+++ INPUT DATA +++

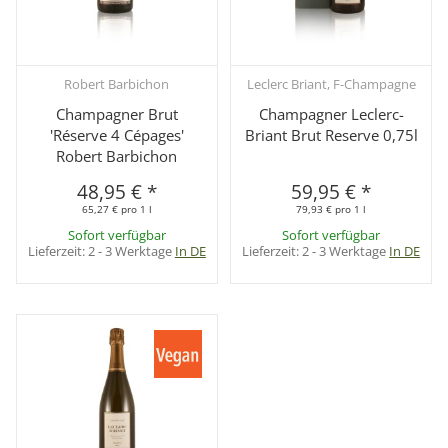
Robert Barbichon
Leclerc Briant, F-Champagne
Champagner Brut
Champagner Leclerc-
'Réserve 4 Cépages'
Briant Brut Reserve 0,75l
Robert Barbichon
48,95 €
*
59,95 €
*
65,27 € pro 1 l
79,93 € pro 1 l
Sofort verfügbar
Sofort verfügbar
Lieferzeit:
2 - 3 Werktage
In DE
Lieferzeit:
2 - 3 Werktage
In DE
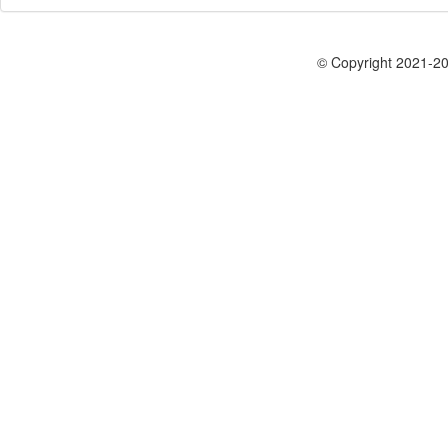
© Copyright 2021-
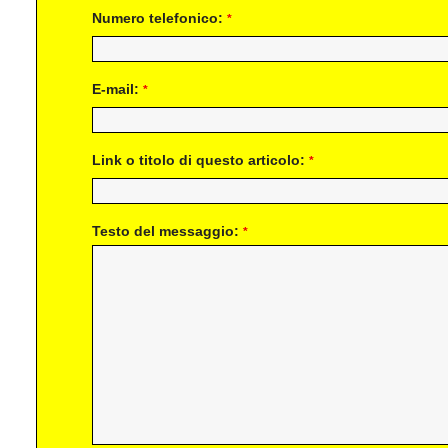
Numero telefonico:
*
E-mail:
*
Link o titolo di questo articolo:
*
Testo del messaggio:
*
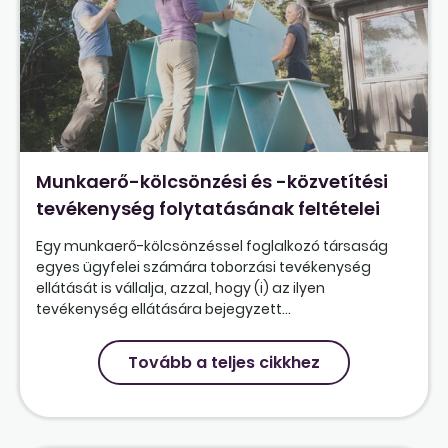
Munkaerő-kölcsönzési és -közvetítési
tevékenység folytatásának feltételei
Egy munkaerő-kölcsönzéssel foglalkozó társaság
egyes ügyfelei számára toborzási tevékenység
ellátását is vállalja, azzal, hogy (i) az ilyen
tevékenység ellátására bejegyzett...
Tovább a teljes cikkhez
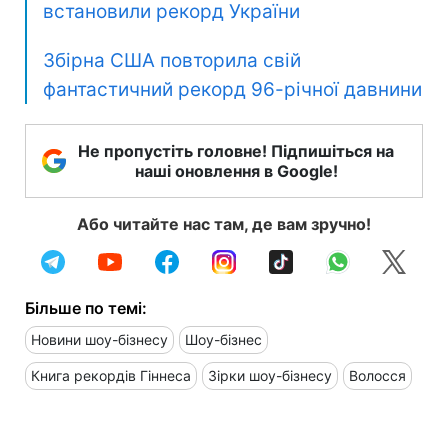
встановили рекорд України
Збірна США повторила свій
фантастичний рекорд 96-річної давнини
Не пропустіть головне! Підпишіться на
наші оновлення в Google!
Або читайте нас там, де вам зручно!
Більше по темі:
Новини шоу-бізнесу
Шоу-бізнес
Книга рекордів Гіннеса
Зірки шоу-бізнесу
Волосся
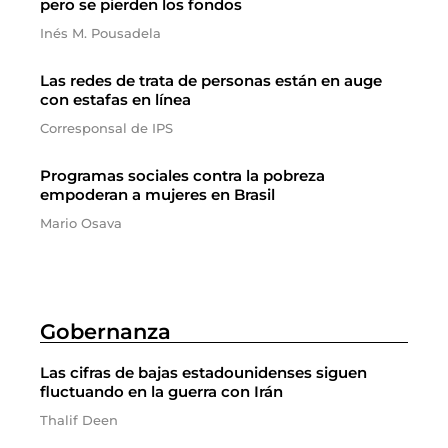
pero se pierden los fondos
Inés M. Pousadela
Las redes de trata de personas están en auge
con estafas en línea
Corresponsal de IPS
Programas sociales contra la pobreza
empoderan a mujeres en Brasil
Mario Osava
Gobernanza
Las cifras de bajas estadounidenses siguen
fluctuando en la guerra con Irán
Thalif Deen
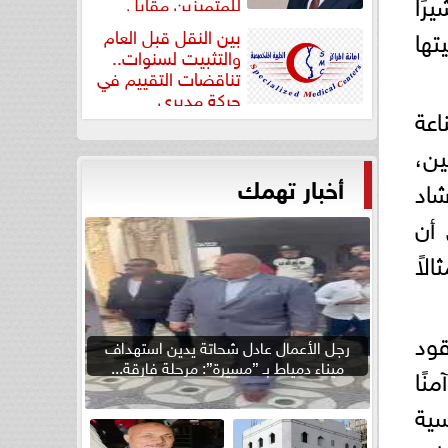
رًا
للمتميزين مقابل
جودة...
تها
بين النقل قبل العام
والتثبيت لسنوات..
تناقضات التقييم في
حركة مديري
اعة
”مستشفيات...
ين،
أخبار تهمك
شاد
 أن
لاً
قود
رجل الأعمال عادل شحاتة يدين استهداف
ميناء دمياط بـ ”مسيرة”: مرحلة فارقة...
نًا
سية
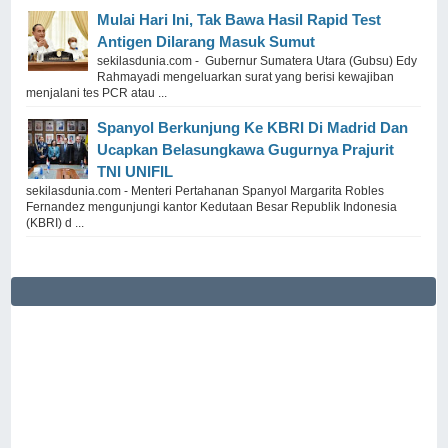
Mulai Hari Ini, Tak Bawa Hasil Rapid Test
Antigen Dilarang Masuk Sumut
sekilasdunia.com - Gubernur Sumatera Utara (Gubsu) Edy
Rahmayadi mengeluarkan surat yang berisi kewajiban
menjalani tes PCR atau ...
Spanyol Berkunjung Ke KBRI Di Madrid Dan
Ucapkan Belasungkawa Gugurnya Prajurit
TNI UNIFIL
sekilasdunia.com - Menteri Pertahanan Spanyol Margarita Robles
Fernandez mengunjungi kantor Kedutaan Besar Republik Indonesia
(KBRI) d ...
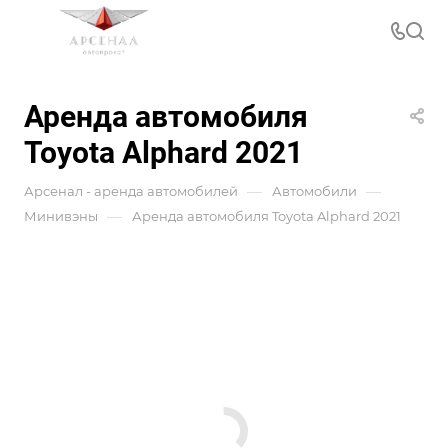
Аренда автомобиля
Toyota Alphard 2021
—
—
Арсенал - аренда автомобилей
Автомобили
—
Минивэны
Аренда автомобиля Toyota Alphard 2021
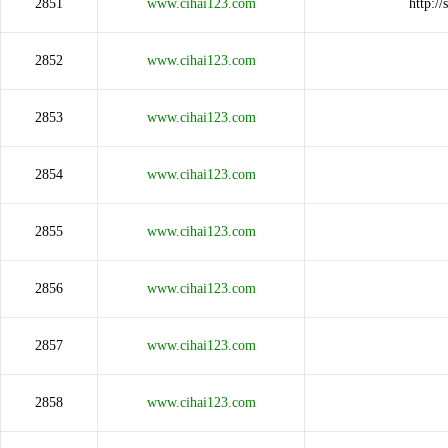
2851
www.cihai123.com
http:/
2852
www.cihai123.com
2853
www.cihai123.com
2854
www.cihai123.com
2855
www.cihai123.com
2856
www.cihai123.com
2857
www.cihai123.com
2858
www.cihai123.com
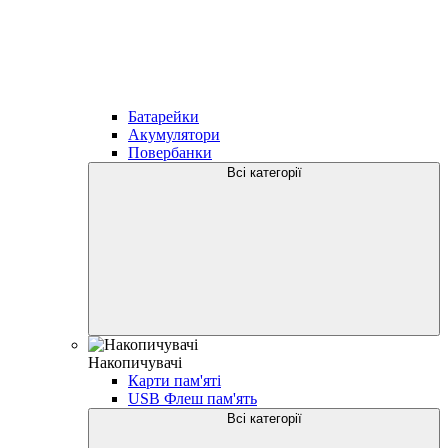
Батарейки
Акумулятори
Повербанки
Всі категорії
Накопичувачі
Карти пам'яті
USB Флеш пам'ять
Всі категорії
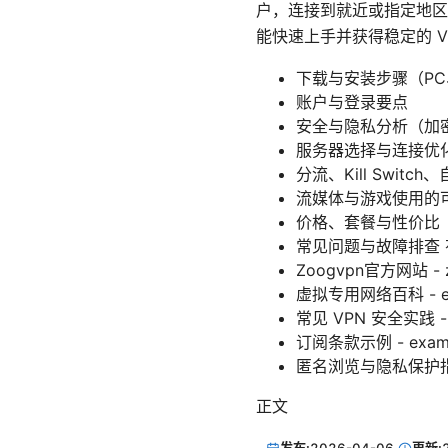
户，连接到就近或指定地区
能快速上手并获得稳定的 
下载与安装步骤（PC、
账户与登录要点
安全与隐私分析（加
服务器选择与连接优
分流、Kill Swit
流媒体与游戏使用的
价格、套餐与性价比
常见问题与故障排查
Zoogvpn官方网站 - z
虚拟专用网络百科 - en.wik
常见 VPN 安全实践 - res
订阅条款示例 - exampl
匿名浏览与隐私保护指南 - 
正文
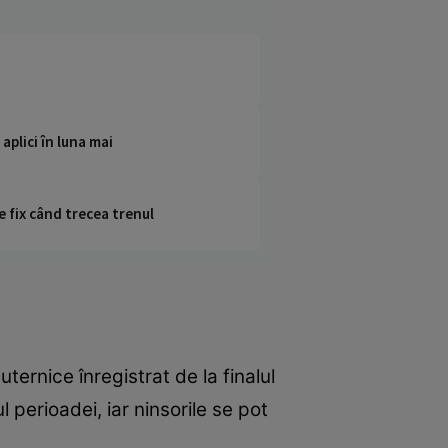
aplici în luna mai
e fix când trecea trenul
uternice înregistrat de la finalul
 perioadei, iar ninsorile se pot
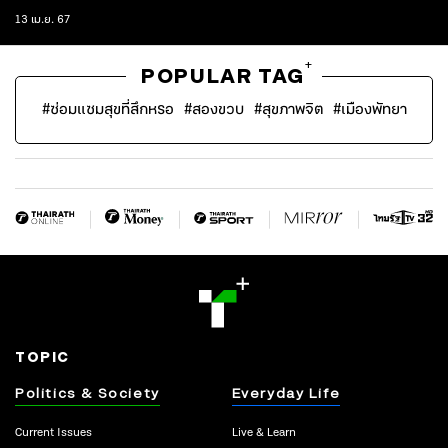
13 เม.ย. 67
+
POPULAR TAG
#
ซ่อมแซมสุขที่สึกหรอ
#
สองขวบ
#
สุขภาพจิต
#
เมืองพัทยา
TOPIC
Politics & Society
Everyday Life
Current Issues
Live & Learn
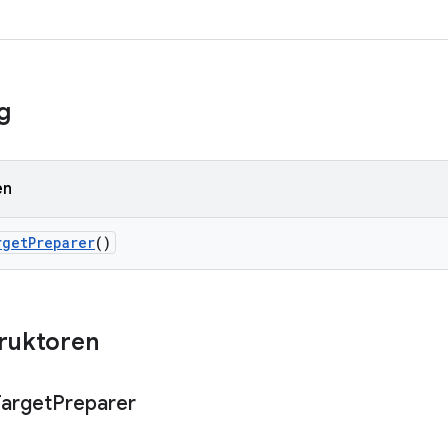
g
en
rget
Preparer
()
truktoren
Target
Preparer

+++

ABOUT THIS TASK>
Print all the lines above exactly as they are, but without the pictures.

EXERCISE RESPONSE>
Robert Barbichon
Leclerc Briant, F-Champagne
Champagner Brut
Champagner Leclerc-
'Réserve 4 Cépages'
Briant Brut Reserve 0,75l
Robert Barbichon
48,95 €
*
59,95 €
*
65,27 € pro 1 l
79,93 € pro 1 l
Sofort verfügbar
Sofort verfügbar
Lieferzeit:
2 - 3 Werktage
In DE
Lieferzeit:
2 - 3 Werktage
In DE
© Copyright 2021-
Numero telefonico:
*
E-mail:
*
Link o titolo di questo articolo:
*
Testo del messaggio:
*
Munkaerő-kölcsönzési és -közvetítési
tevékenység folytatásának feltételei
Egy munkaerő-kölcsönzéssel foglalkozó társaság
egyes ügyfelei számára toborzási tevékenység
ellátását is vállalja, azzal, hogy (i) az ilyen
tevékenység ellátására bejegyzett...
Tovább a teljes cikkhez
встановили рекорд України
Збірна США повторила свій
фантастичний рекорд 96-річної давнини
Не пропустіть головне! Підпишіться на
наші оновлення в Google!
Або читайте нас там, де вам зручно!
Більше по темі:
Новини шоу-бізнесу
Шоу-бізнес
Книга рекордів Гіннеса
Зірки шоу-бізнесу
Волосся
pero se pierden los fondos
Inés M. Pousadela
Las redes de trata de personas están en auge
con estafas en línea
Corresponsal de IPS
Programas sociales contra la pobreza
empoderan a mujeres en Brasil
Mario Osava
Gobernanza
Las cifras de bajas estadounidenses siguen
fluctuando en la guerra con Irán
Thalif Deen
رًا
للمتميزين مقابل
جودة...
تها
بين النقل قبل العام
والتثبيت لسنوات..
تناقضات التقييم في
حركة مديري
اعة
”مستشفيات...
ين،
أخبار تهمك
شاد
 أن
لاً
قود
رجل الأعمال عادل شحاتة يدين استهداف
ميناء دمياط بـ ”مسيرة”: مرحلة فارقة...
نًا
سية
Mulai Hari Ini, Tak Bawa Hasil Rapid Test
Antigen Dilarang Masuk Sumut
sekilasdunia.com - Gubernur Sumatera Utara (Gubsu) Edy
Rahmayadi mengeluarkan surat yang berisi kewajiban
menjalani tes PCR atau ...
Spanyol Berkunjung Ke KBRI Di Madrid Dan
Ucapkan Belasungkawa Gugurnya Prajurit
TNI UNIFIL
sekilasdunia.com - Menteri Pertahanan Spanyol Margarita Robles
Fernandez mengunjungi kantor Kedutaan Besar Republik Indonesia
(KBRI) d ...
Аренда автомобиля
Toyota Alphard 2021
—
—
Арсенал - аренда автомобилей
Автомобили
—
Минивэны
Аренда автомобиля Toyota Alphard 2021
2851
www.cihai123.com
http:/
2852
www.cihai123.com
2853
www.cihai123.com
2854
www.cihai123.com
2855
www.cihai123.com
2856
www.cihai123.com
2857
www.cihai123.com
2858
www.cihai123.com
Батарейки
Акумулятори
Повербанки
Всі категорії
Накопичувачі
Карти пам'яті
USB Флеш пам'ять
Всі категорії
户，连接到就近或指定地区
能快速上手并获得稳定的 
下载与安装步骤（PC、
账户与登录要点
安全与隐私分析（加
服务器选择与连接优
分流、Kill Swit
流媒体与游戏使用的
价格、套餐与性价比
常见问题与故障排查
Zoogvpn官方网站 - z
虚拟专用网络百科 - en.wik
常见 VPN 安全实践 - res
订阅条款示例 - exampl
匿名浏览与隐私保护指南 - 
正文
aplici în luna mai
e fix când trecea trenul
uternice înregistrat de la finalul
 perioadei, iar ninsorile se pot
13 เม.ย. 67
+
POPULAR TAG
#
ซ่อมแซมสุขที่สึกหรอ
#
สองขวบ
#
สุขภาพจิต
#
เมืองพัทยา
TOPIC
Politics & Society
Everyday Life
Current Issues
Live & Learn
g
en
rget
Preparer
()
truktoren
Target
Preparer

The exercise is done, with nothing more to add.